No, vitamin D and calcium supplements still don’t work

I think I’ll have to add calcium to my list of the top six supplements you shouldn’t be taking. Here’s why.

A year and a half ago, I reported on a very large study of 26,000 men and women that asked whether taking vitamin D supplements helps prevent bone fractures, as many people (including some doctors) believe.

Well, it doesn’t. This study found that people who took vitamin D had exactly the same risk of bone fractures as those who did not. It didn’t matter how much vitamin D they took, and it didn’t help if they also took supplemental calcium: either way, vitamin D had no effect.

(Aside: Everyone needs vitamin D, but most people get all they need from a normal diet. Alternatively, only 10 minutes of sunlight provides you with about 4 times your recommended daily requirement of vitamin D.)

Well, now there’s a huge new studio, just out in the Annals of Internal Medicine, which followed more than 36,000 older women, looking at the effects of a combination of vitamin D and calcium over a 22-year period. (Participants took vitamins for 7 years and then were followed for another 15. That’s a long time for a study, and kudos to the authors for their determination and effort.) The scientists who ran the study not only they looked at the effects of the supplements. about hip fractures, but also whether the supplements changed the risk of dying from cancer or heart disease.

The results? Well, the study found no reduction in the risk of hip fractures, which is not surprising since previous studies found the same. But because it was such a long study, following people for more than 20 years, they could ask something else: did vitamin D and calcium have any effect on mortality? Or to put it more directly, did the supplements prevent death?

well no But the report was a bit more nuanced than that. It turns out that deaths from cancer went down a little and deaths from heart disease went up a little.

First, though, let me explain the overall experiment. About half of the women in the study, just over 18,000, were assigned to take both vitamin D and calcium each day. They were given tablets with 1000 mg of calcium carbonate (400 mg of elemental calcium) and 400 IU of vitamin D.3 daily. The other half of the participants took placebo pills, but neither group knew whether their pills were placebos or not.
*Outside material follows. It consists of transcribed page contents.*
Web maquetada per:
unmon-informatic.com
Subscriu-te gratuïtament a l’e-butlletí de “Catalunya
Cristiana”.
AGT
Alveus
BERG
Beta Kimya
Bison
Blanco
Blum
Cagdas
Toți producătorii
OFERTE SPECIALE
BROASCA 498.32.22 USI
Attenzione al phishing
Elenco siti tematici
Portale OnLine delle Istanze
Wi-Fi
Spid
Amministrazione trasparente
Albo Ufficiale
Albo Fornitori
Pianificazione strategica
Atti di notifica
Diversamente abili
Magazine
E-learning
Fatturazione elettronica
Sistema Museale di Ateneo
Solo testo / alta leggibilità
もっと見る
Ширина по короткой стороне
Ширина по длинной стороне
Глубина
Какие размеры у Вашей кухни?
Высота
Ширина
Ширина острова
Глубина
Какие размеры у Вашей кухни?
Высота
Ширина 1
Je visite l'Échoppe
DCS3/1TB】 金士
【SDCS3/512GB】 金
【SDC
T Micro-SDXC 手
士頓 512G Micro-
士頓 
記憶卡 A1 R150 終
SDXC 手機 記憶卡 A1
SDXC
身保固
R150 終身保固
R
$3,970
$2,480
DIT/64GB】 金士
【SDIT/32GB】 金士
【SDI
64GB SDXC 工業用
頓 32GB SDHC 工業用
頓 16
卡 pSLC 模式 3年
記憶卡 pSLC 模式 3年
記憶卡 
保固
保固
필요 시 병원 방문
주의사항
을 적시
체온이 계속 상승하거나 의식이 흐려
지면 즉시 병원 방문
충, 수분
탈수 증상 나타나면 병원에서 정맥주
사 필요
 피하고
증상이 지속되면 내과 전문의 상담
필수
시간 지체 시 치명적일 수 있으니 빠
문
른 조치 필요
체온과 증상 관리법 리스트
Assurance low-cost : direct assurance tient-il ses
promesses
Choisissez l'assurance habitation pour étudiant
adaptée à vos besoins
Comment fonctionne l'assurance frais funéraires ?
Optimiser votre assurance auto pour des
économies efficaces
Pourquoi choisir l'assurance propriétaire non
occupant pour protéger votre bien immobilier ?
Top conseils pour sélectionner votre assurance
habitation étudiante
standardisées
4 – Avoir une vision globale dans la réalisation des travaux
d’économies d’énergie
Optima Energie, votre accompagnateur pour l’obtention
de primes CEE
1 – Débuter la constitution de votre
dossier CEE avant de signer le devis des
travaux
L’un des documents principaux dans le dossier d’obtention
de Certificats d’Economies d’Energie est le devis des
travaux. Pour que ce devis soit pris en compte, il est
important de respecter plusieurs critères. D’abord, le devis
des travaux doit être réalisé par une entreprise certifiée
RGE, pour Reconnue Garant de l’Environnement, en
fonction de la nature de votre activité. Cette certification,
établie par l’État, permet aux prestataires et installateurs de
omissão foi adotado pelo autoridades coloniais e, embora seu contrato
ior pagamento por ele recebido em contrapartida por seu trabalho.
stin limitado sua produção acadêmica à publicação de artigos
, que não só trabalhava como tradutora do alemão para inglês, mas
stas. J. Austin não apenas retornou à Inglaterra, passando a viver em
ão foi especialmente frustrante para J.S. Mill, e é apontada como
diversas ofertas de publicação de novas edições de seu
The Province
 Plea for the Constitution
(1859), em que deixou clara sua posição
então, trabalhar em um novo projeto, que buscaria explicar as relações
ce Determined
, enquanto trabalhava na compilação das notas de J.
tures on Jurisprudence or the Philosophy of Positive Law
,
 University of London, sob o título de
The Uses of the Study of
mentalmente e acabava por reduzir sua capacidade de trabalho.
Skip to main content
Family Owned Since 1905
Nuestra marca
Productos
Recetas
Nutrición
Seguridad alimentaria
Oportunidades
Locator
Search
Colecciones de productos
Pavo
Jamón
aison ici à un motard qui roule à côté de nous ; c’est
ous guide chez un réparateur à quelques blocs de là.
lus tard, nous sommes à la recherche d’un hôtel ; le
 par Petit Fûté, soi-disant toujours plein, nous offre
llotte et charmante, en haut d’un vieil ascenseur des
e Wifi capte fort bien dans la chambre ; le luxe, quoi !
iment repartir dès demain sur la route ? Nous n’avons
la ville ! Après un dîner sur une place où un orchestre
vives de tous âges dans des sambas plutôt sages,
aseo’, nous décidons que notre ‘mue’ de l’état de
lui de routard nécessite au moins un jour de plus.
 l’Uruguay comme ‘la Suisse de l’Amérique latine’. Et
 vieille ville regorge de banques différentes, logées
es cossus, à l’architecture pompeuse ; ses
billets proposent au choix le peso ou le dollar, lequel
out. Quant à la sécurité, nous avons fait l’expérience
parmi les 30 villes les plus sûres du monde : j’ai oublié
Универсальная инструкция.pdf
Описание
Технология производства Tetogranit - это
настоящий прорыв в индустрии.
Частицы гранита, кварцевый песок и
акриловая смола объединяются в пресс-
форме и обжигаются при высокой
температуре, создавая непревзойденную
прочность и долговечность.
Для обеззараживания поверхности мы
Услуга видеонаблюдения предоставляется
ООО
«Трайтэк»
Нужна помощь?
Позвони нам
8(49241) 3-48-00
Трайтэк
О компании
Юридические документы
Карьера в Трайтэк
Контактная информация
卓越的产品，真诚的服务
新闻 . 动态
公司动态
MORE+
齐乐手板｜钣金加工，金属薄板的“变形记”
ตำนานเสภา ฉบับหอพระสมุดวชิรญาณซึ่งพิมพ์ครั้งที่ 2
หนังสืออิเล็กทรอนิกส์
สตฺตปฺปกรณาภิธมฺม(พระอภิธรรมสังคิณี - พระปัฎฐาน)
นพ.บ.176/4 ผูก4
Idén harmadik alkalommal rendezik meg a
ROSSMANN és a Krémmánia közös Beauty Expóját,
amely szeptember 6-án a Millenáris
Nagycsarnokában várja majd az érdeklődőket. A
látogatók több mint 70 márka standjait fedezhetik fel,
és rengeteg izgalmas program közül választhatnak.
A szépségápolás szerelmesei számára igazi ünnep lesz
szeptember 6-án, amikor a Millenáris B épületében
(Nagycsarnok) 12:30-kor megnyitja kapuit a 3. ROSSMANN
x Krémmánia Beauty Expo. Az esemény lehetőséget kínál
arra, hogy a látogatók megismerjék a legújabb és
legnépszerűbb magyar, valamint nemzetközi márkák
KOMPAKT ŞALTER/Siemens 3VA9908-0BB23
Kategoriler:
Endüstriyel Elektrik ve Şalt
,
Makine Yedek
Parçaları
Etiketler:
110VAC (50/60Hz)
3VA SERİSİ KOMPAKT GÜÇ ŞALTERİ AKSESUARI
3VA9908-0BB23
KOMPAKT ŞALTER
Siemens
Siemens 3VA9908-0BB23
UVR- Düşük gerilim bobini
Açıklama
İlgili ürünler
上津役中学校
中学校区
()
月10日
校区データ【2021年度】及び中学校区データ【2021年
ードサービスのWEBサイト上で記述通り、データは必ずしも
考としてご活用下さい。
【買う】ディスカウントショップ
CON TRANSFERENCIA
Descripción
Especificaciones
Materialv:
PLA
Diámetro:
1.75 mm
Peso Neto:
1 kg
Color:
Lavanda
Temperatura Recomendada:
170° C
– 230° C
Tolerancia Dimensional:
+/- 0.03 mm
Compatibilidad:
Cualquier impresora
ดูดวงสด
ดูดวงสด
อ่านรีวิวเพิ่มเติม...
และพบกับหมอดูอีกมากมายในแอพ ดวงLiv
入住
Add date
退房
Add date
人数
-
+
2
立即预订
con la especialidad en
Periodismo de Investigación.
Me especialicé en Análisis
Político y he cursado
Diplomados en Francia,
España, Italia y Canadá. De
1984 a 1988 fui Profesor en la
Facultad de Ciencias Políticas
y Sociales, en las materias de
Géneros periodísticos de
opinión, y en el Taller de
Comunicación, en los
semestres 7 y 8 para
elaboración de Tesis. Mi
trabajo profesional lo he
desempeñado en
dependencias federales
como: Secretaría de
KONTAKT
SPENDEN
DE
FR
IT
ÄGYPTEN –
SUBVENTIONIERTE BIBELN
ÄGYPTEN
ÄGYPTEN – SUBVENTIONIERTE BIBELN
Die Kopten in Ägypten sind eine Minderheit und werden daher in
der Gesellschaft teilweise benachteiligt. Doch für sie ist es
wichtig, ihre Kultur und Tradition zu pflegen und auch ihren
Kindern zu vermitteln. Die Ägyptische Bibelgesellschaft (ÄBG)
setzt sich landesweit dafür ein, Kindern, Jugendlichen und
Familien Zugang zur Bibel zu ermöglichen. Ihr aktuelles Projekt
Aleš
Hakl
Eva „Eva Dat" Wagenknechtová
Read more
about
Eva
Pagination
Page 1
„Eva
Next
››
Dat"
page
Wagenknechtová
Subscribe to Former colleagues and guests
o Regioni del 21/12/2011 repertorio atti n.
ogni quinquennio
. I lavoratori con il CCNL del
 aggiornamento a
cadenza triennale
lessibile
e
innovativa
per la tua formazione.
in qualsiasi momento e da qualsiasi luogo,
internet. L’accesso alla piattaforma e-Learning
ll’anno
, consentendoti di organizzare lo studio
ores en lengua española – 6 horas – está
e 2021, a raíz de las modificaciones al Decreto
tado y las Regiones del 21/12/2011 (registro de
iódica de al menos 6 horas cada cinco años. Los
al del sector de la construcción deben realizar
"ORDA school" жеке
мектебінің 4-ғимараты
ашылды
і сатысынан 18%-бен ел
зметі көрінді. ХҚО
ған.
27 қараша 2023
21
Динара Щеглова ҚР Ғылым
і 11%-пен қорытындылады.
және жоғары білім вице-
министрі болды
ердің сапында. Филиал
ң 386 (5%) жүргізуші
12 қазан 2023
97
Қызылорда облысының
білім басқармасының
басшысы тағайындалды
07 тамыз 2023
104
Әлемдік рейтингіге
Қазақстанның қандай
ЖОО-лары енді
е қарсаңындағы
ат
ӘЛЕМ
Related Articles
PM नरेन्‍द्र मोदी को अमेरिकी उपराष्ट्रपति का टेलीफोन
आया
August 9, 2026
Over 22 years, 1,817 women taking the supplements died of cancer, compared to 1,943 women in the placebo group who died of cancer. That sounds pretty good, doesn’t it? The study authors report that this result, 126 fewer deaths, was statistically significant (barely), but there are good reasons to be skeptical of this claim of significance.

On the other hand, 2,621 women taking supplements died of heart disease, compared to 2,420 women in the placebo group. So there were 201 more deaths from heart disease among women taking vitamin D and calcium: not so good.

Combining the two causes of death, we see that in women taking supplements, there were 75 more deaths from cancer or heart disease. The study also reported figures for all causes of death, and they were still very slightly off month deaths in the supplement group. (The annual death rate increased from 2.14% to 2.15% for those taking supplements, a nonsignificant change.)

So overall, taking supplements didn’t seem to provide any benefit, and it certainly didn’t reduce the risk of death.

Why would vitamin D and calcium supplements increase the rate of heart disease or decrease the rate of cancer? Well, first I should stress that it’s entirely possible that these supplements have no effect, and the difference in death rates must be just random variation. There have been several studies that speculate how vitamin D might help prevent cancer, but the effect, if any, is very small. And as for heart disease, may be, as the authors of the new study speculate, long-term calcium supplements create calcifications in the coronary arteries, which would be a bad thing. For now, this is just a hypothesis.

So here’s my new list of the top 7 (not 6 anymore) supplements you shouldn’t be taking:

  1. Vitamin C
  2. Vitamin A and beta-carotene
  3. Vitamin E
  4. Vitamin B6
  5. multivitamins
  6. Vitamin D
  7. calcium

You can read more about the top five, some of which can be downright bad for you, in The Top Five Vitamins You Shouldn’t Be Taking.

what’s left Well, if you don’t have a deficiency, there’s no reason to take any supplemental vitamins. If you want to spend a little more money at the grocery store, buy some fresh fruit. You’ll be healthier for it.

As a final caveat, I must point out that aAlthough routine supplementation is useless and megadoses of vitamins can be harmful, if you think you have a vitamin deficiency, consult your doctor. Serious vitamin deficiencies can be the result of other health problems that your doctor can help treat, and treatments for specific conditions or diseases may include vitamins.